### ACTION ITEM
Which lines below fall between the one containing "Connection, and Inner Balanc" and the one containing "In today’s fast-paced"? Repeat them exactly, counting both of those lines, and add nothing else.

====== RECORD SET

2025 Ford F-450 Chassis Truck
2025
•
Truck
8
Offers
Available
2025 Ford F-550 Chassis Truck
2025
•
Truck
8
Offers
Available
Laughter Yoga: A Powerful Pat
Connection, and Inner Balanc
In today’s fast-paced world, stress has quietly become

============
====== RECORD SET

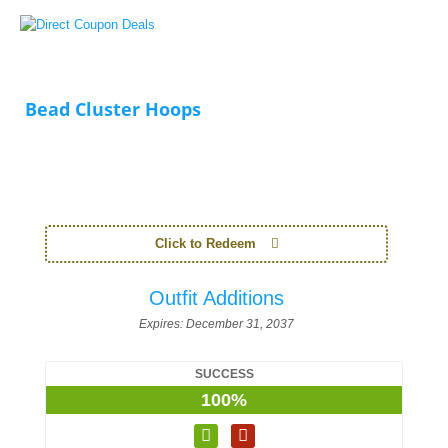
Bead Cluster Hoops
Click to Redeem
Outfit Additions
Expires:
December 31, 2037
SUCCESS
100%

============

### OUTPUT FOR THIS TASK
Connection, and Inner Balanc
In today’s fast-paced world, stress has quietly become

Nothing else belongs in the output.